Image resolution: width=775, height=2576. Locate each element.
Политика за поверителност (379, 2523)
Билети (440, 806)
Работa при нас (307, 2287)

--

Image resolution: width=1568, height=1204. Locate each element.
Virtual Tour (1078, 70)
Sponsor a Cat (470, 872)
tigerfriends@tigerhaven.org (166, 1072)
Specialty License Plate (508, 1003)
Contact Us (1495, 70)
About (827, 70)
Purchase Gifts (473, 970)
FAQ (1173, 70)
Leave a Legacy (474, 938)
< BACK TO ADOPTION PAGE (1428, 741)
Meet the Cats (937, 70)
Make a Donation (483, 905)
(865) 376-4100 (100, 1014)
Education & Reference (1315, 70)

==

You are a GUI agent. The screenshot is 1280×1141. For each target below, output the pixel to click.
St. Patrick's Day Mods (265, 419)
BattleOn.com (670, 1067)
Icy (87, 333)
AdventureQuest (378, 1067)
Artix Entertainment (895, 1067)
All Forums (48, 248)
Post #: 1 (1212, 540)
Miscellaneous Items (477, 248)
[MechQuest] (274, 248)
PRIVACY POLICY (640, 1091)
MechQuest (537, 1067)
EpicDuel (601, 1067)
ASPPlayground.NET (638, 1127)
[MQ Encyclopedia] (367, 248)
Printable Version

**Exercise requirements:**
Nothing but a number should be given: the number of lines in the records that contain the word "resolution".

**Your solution:**
2